Stored data entries:
---*---

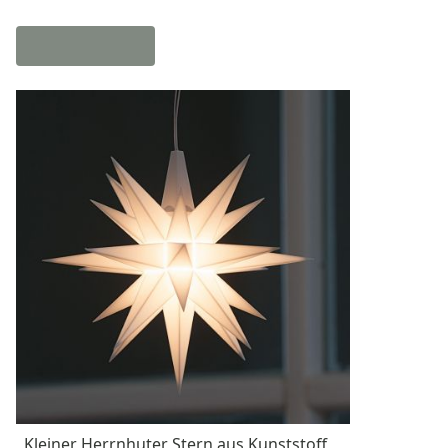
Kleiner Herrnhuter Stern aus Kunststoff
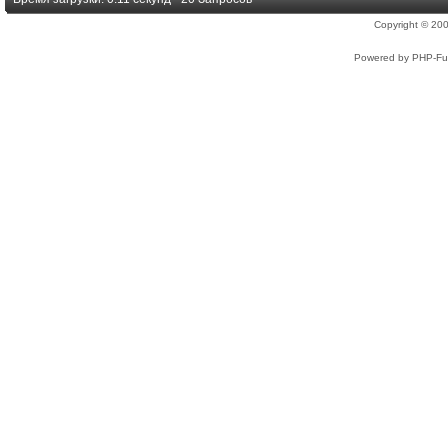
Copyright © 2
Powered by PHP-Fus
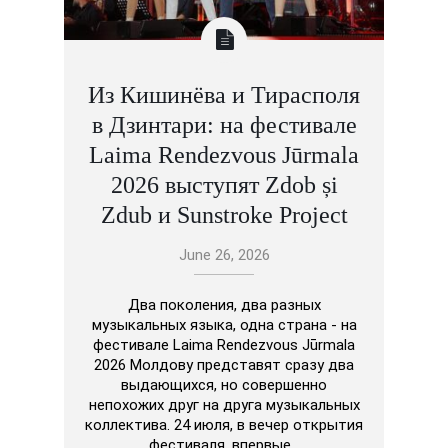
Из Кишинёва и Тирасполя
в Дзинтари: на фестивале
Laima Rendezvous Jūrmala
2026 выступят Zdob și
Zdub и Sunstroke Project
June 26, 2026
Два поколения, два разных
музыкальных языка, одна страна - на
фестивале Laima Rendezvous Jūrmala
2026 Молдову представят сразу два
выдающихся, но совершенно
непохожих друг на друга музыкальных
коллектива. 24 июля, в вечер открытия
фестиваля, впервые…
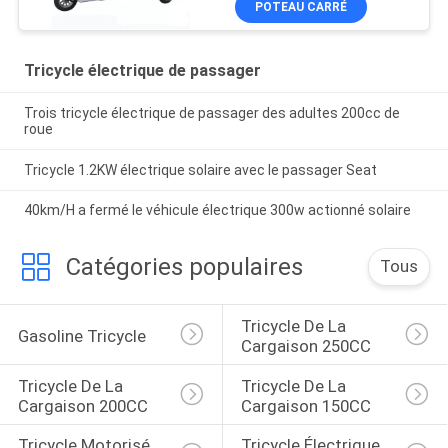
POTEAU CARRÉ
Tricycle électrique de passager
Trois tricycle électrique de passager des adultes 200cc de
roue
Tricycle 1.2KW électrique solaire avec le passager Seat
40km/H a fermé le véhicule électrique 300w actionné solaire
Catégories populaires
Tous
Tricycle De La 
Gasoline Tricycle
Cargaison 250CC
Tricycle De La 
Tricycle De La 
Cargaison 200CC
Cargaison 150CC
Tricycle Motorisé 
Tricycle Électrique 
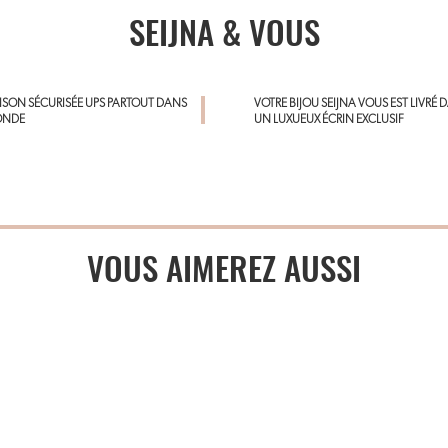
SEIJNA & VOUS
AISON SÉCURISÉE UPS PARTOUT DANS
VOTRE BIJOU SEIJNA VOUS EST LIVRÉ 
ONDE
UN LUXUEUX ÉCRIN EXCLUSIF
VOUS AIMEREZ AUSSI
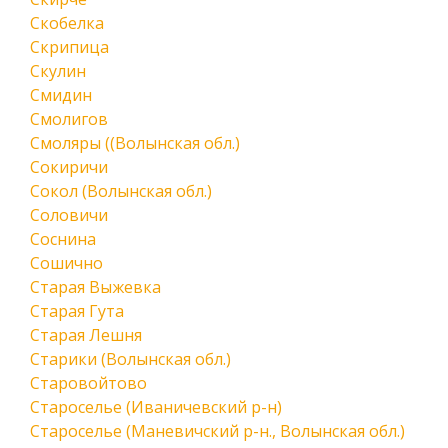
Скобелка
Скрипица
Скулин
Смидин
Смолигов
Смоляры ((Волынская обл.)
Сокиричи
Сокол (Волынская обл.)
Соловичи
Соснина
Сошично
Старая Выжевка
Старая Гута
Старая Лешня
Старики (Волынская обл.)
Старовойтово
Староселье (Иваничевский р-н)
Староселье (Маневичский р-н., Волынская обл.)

---*---

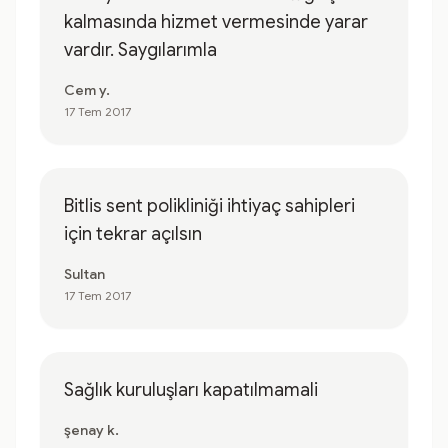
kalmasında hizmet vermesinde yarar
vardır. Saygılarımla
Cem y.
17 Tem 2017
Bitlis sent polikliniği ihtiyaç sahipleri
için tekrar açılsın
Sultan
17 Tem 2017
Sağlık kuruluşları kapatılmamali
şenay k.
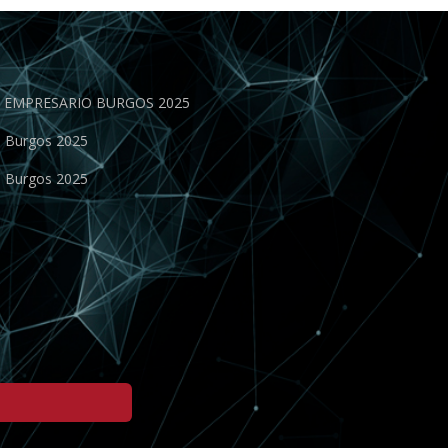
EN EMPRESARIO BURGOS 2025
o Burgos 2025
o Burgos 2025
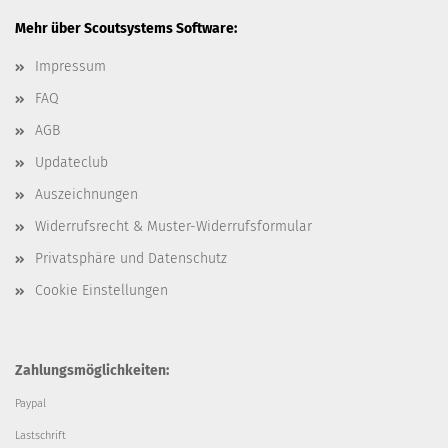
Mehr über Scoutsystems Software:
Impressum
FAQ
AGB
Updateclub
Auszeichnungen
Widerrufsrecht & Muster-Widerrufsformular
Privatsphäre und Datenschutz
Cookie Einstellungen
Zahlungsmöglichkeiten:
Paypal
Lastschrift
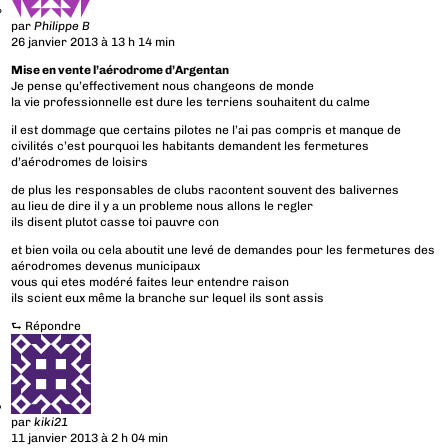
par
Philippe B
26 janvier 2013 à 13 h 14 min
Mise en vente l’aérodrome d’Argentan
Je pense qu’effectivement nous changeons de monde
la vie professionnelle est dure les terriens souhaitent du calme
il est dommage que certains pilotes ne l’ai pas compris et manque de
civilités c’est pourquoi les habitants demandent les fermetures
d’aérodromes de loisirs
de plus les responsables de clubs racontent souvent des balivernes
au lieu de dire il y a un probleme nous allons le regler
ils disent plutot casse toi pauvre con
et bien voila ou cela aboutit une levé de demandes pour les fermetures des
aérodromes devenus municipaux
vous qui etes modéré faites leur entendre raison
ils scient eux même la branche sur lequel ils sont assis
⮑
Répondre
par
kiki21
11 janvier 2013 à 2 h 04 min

---*---

▶ [What the task requires]
Using the data above, retype exactly and only the lines from the one containing "VOTRE BIJOU SEIJNA VOUS EST LIVRÉ" up to and including the one containing "Староселье (Маневичский р-н., Волынская обл.)", with no pictures carried over.

▶ [Task response]
VOTRE BIJOU SEIJNA VOUS EST LIVRÉ 
ONDE
UN LUXUEUX ÉCRIN EXCLUSIF
VOUS AIMEREZ AUSSI
Скобелка
Скрипица
Скулин
Смидин
Смолигов
Смоляры ((Волынская обл.)
Сокиричи
Сокол (Волынская обл.)
Соловичи
Соснина
Сошично
Старая Выжевка
Старая Гута
Старая Лешня
Старики (Волынская обл.)
Старовойтово
Староселье (Иваничевский р-н)
Староселье (Маневичский р-н., Волынская обл.)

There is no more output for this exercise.